When the prince started his personal rule, being well educated, he felt the British overlordship very irritating. He was in his early 20s and had sent an agent to Peshwa Nanasaheb II in December 1857. The British heard reports that Venkatappa was planning a revolt on 8 August 1858, and was trying to encourage the British Regiments at Kolhapur, Dharwad and Belgaum to revolt. Two agents trying to sow seeds of dissension in the Belgaum army had been identified on 2 February 1858, and they were dispatched by Venkatappa and Raja of Jamkhandi. Venkatappa had recruited a large number of Arabs and Rohillas. Captain Malcolm posted a contingent at a village near Surapur and another battalion was posted at Sindhanur.

Campbell was sent to Surapur by Malcolm to advise young Venkatappa. On 7 February, the British army near Surapur was attacked and many soldiers were killed by Venkatappa's men. The next day, the British attacked Surapur fort, and the army from Madras led by Colonel Hues was also summoned. Venkatappa's men attacked the Surapur fort killing many British soldiers.
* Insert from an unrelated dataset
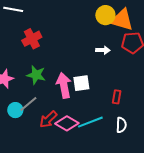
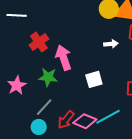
pink arrow: (64, 85) -> (64, 58), moved
cyan circle: (15, 110) -> (39, 127), moved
Reinforcements were called from the nearby cantonment site (Chavani) at Lingasugur. But Surapur did not have much force to face the huge British army. Vagangeri Bhimrao from Surapur, a secret agent of the British, advised Venkatappa to go to Hyderabad and seek help from Salar Jung. Venkatappa escaped from the fort and made his way to Hyderabad. The next day, Bhimrao opened the fort door and Surapur was occupied without much resistance.

However, Venkatappa was apprehended at Hyderabad by Salar Jung, and handed over to the British. He was tried and sentenced to life imprisonment. When Taylor met him, Venkatappa told him that:

he did not wish to live and if he was to be sentenced to death, he must not be hanged like a criminal, but killed at the mouth of a cannon. I was not a coward.

Taylor, who had great affection for Venkatappa, had his life term reduced to four years internment by prevailing upon the Governor General, and he was to be reinstated after this four-year term. He was to be taken to Kurnool fort, and was to be interned there together with his two queens. While he was being taken to Kurnool, on an early morning when his armed guard had gone out for ablution, Venkatappa took the revolver his guard had left behind and shot himself dead. Though there are debates over his death, some historians believe that he was stabbed from the back by a British officer and buried near Amberpet, a few miles away from Hyderabad.

==Developmental works==
Raja Venkatappa Nayaka was instrumental in the construction of water tanks, bunds, wells and water stations. The Mandakini lake and the Lotus Lake near the Surapur fort are credited to him. He initiated measures for soil and land conservation, and encouraged afforestation.